Since the beginning of commerce products have been sold in a showroom floor then customers take delivery of their purchase at a designated product pickup area or facility. Historically this has been especially true for big ticket items. Following the rise of the online shopper “Big Box” stores are trying to gain back market share from the “Online Stores” by offering online sales with “Brick and Mortar” delivery. Ever since the very first sales floor purchase that required delivery of a product by an individual that did not make the sale a problem of identifying valid sales has existed. Add in delayed shipping and receiving of out of stock items the logistics are a daunting and expensive proposition. Years ago many retailers have invested in electronic inventory systems with paper receipts and costly maintenance laden point of sale kiosks to automate the delivery process. All of these processes are based on the customer remembering a paper receipt with unique identifier as well as a valid ID and credit card used to make the purchase.

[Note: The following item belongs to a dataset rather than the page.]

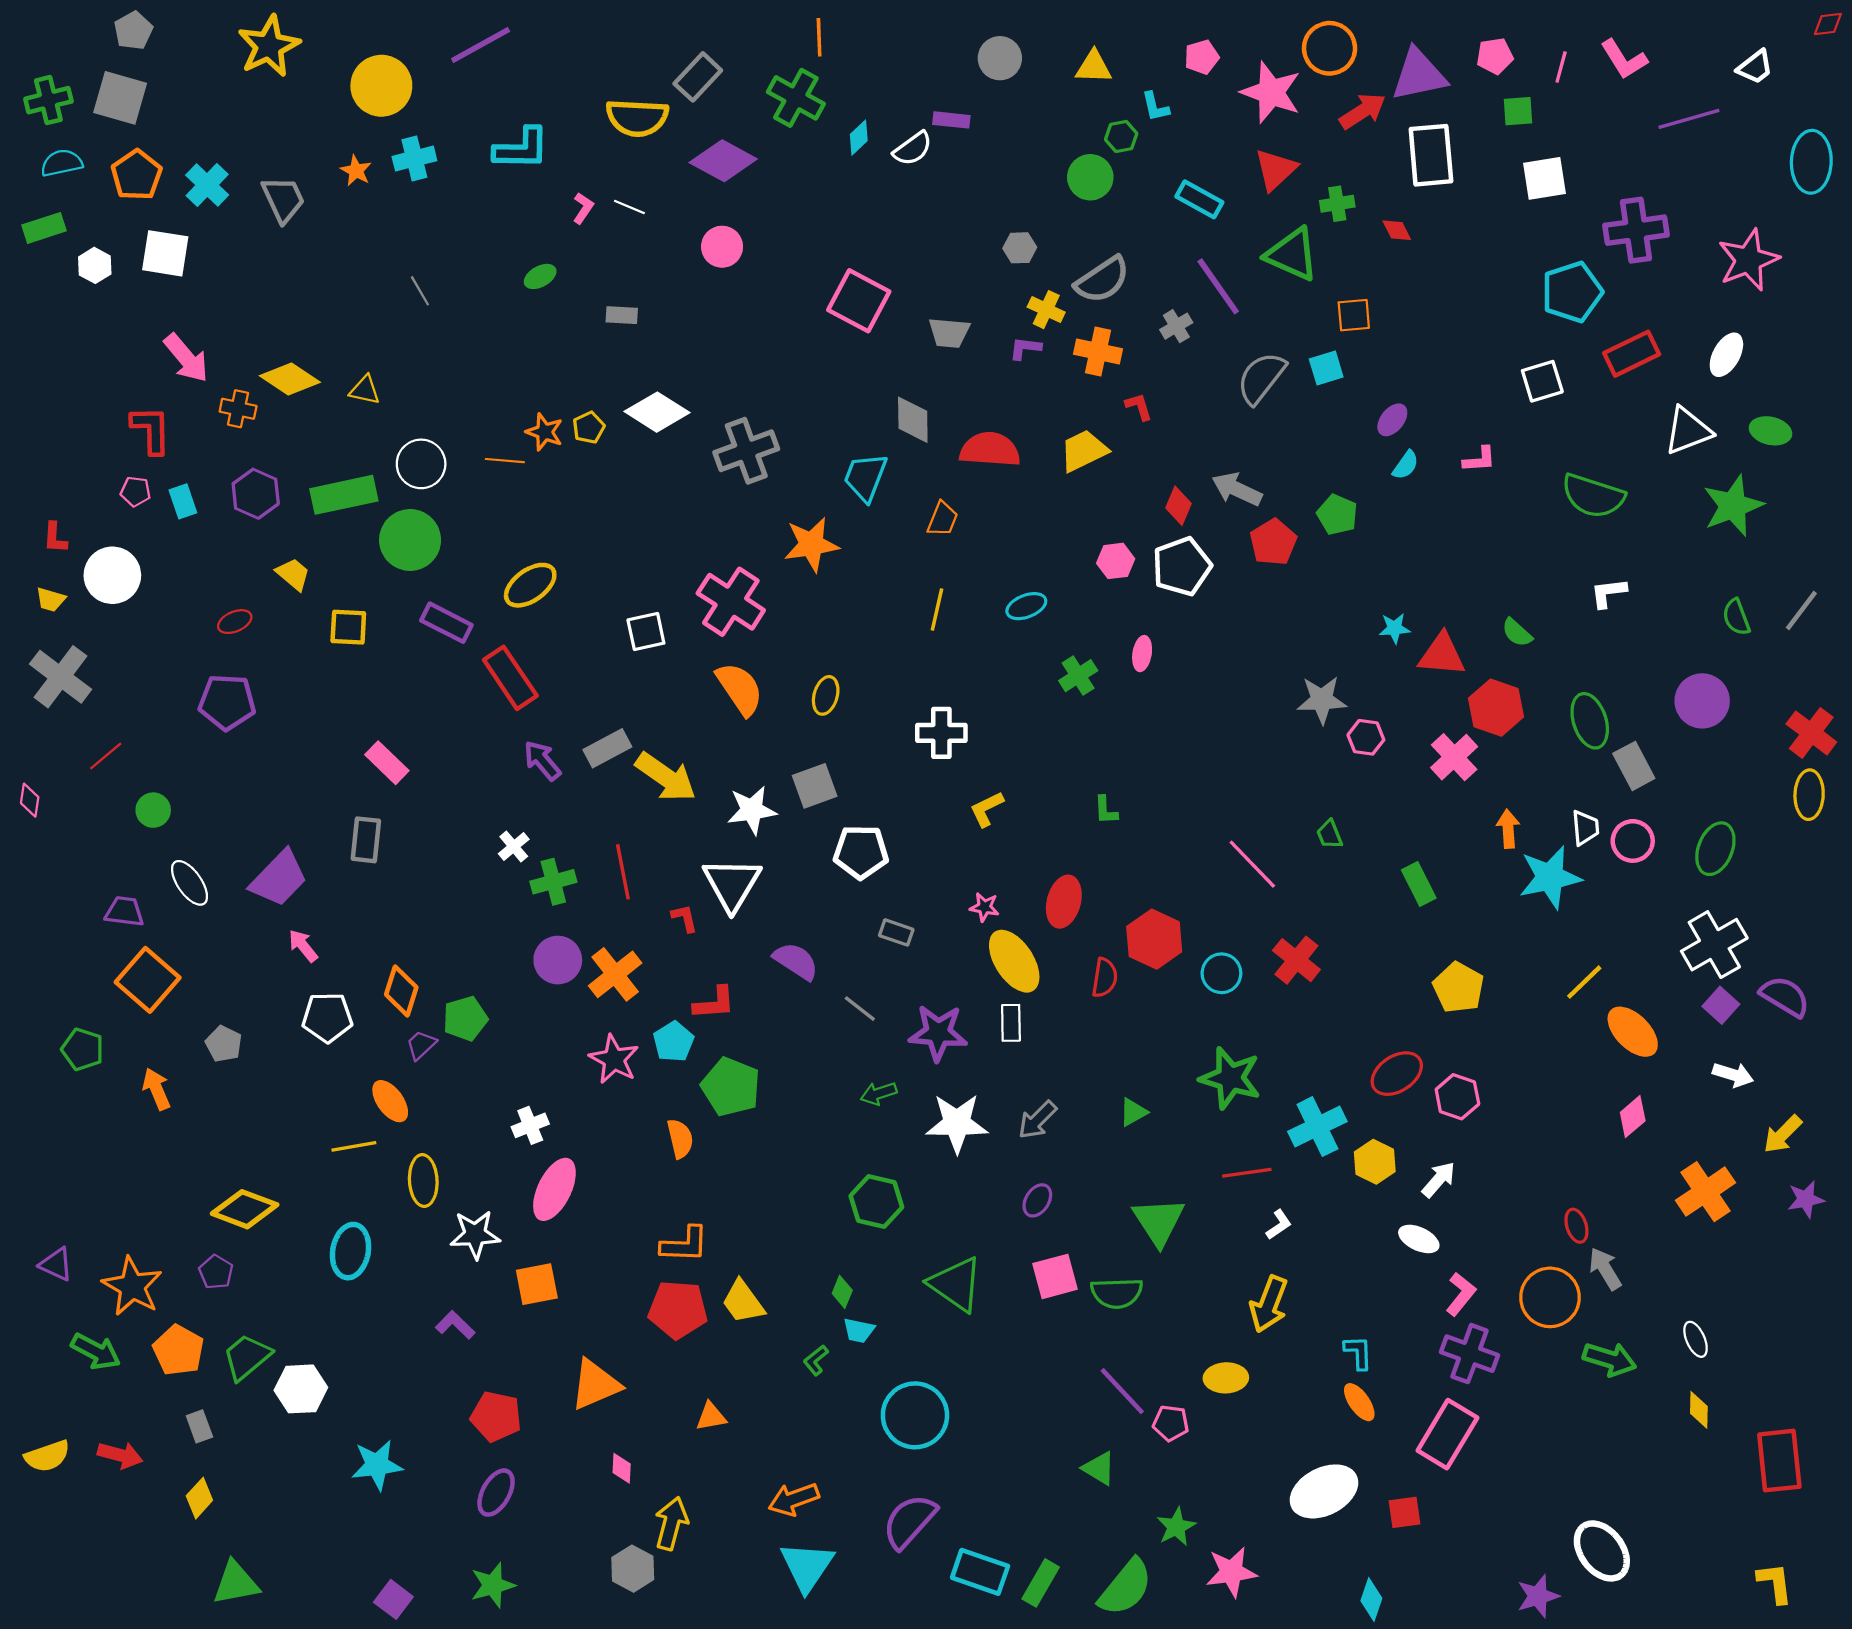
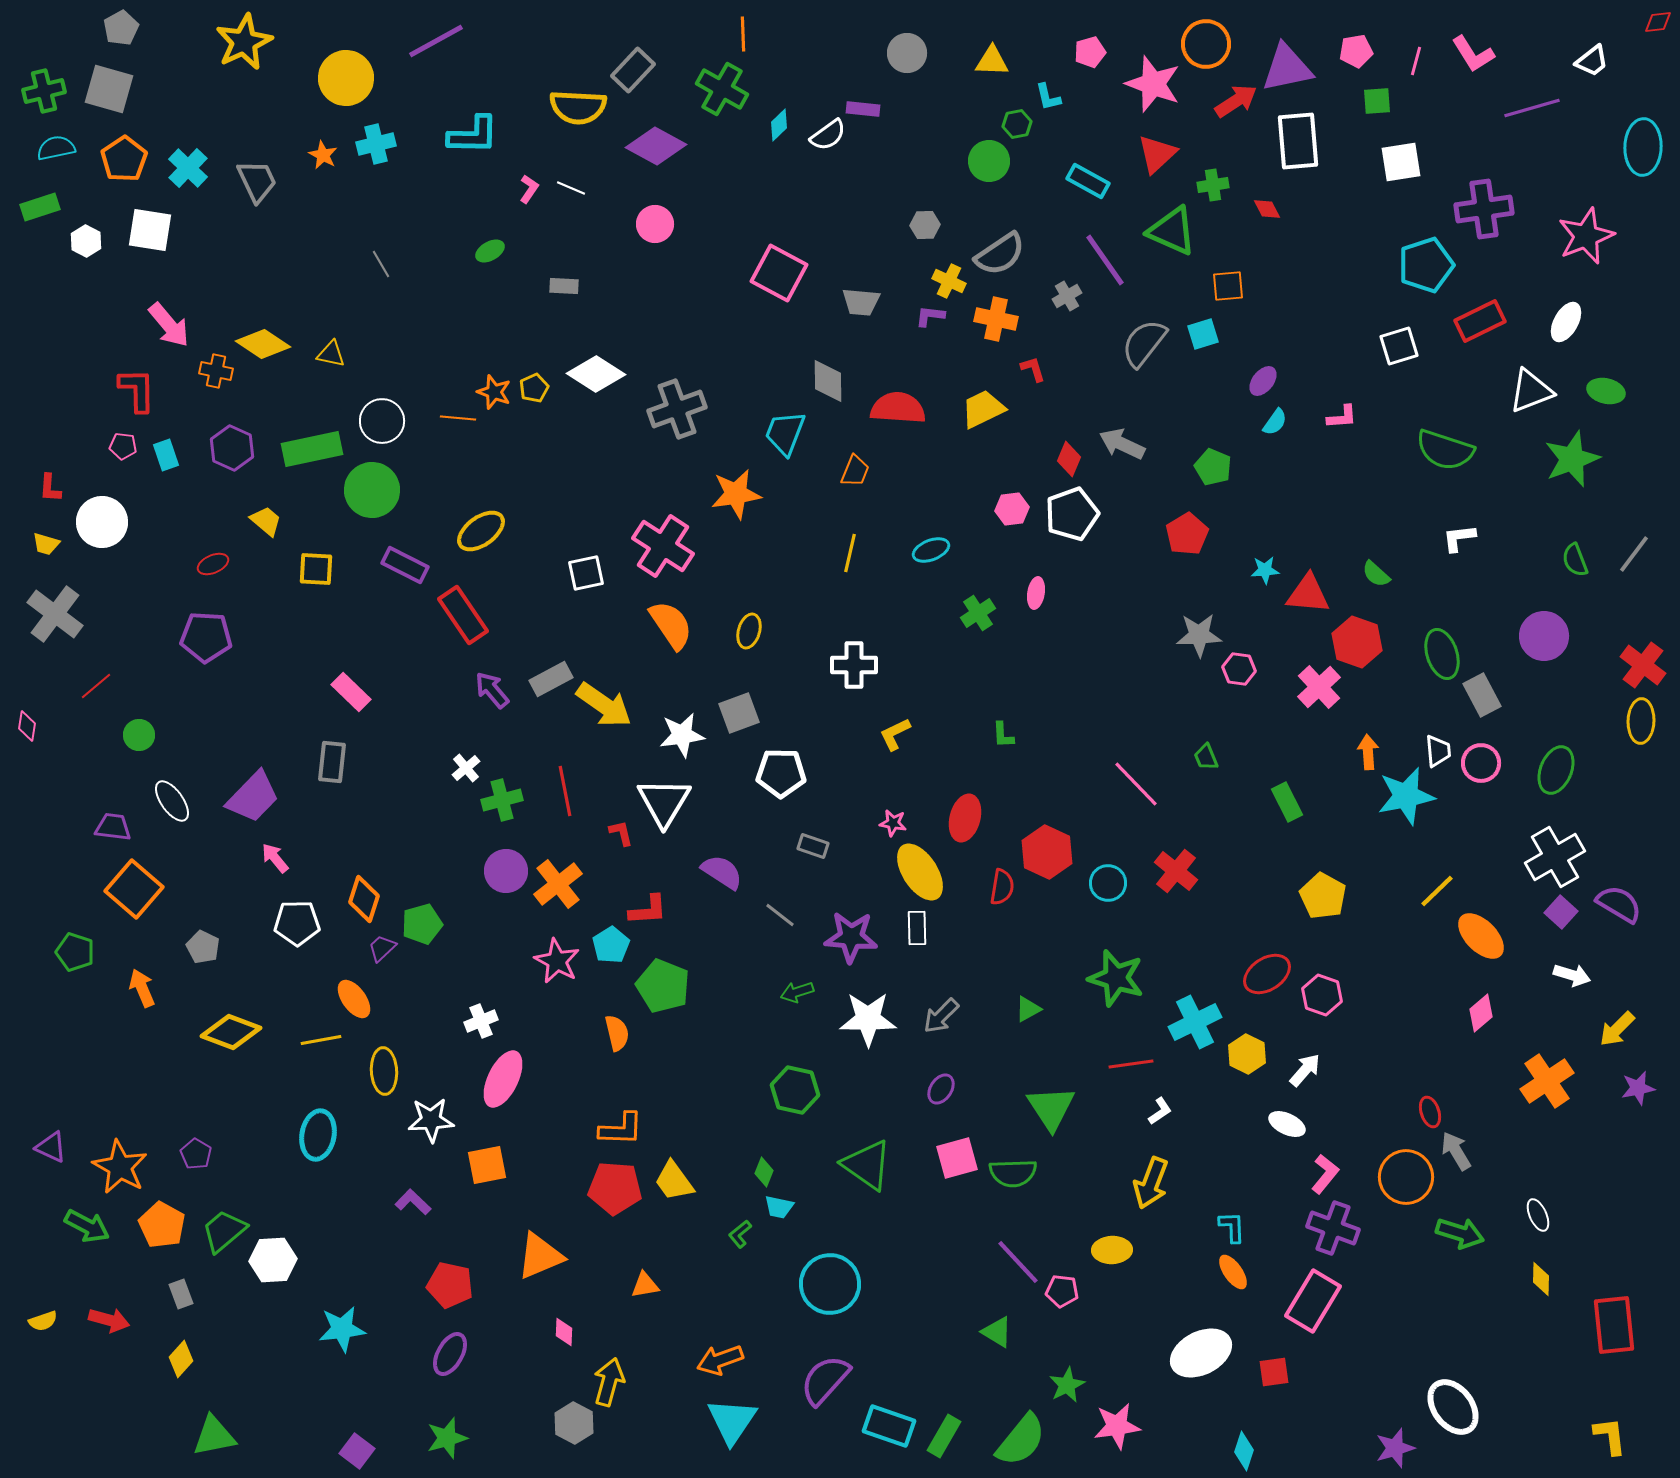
red pentagon: (1273, 542) -> (1187, 534), moved
yellow diamond: (245, 1209) -> (231, 1032), moved
yellow semicircle: (47, 1456) -> (43, 1321), size x0.7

So, what do all of these staggering retail business logistics have to do with cross channel communications? Well, in walks a customer through the product pickup doors drawing their smart phone from holster scanning a QR Code pasted on the wall and hits enter. All the information available on the smart phone such as cell number, purchase confirmation number, as well as the GPS coordinates if need be trigger a mobile integration to an inventory system integrated skills based ACD system notifying the appropriate warehouse personnel that the customer awaiting his purchase. The product is picked and the simple possession of the smart phone should be adequate personal identification but a driver’s license plus a stylist signature may complete delivery. The customer walks out of the pickup department unusually pleased. All of this process completed using a point of sale kiosk that the consumer pays for.
Automated product pickup through cross channel interactions is on channel.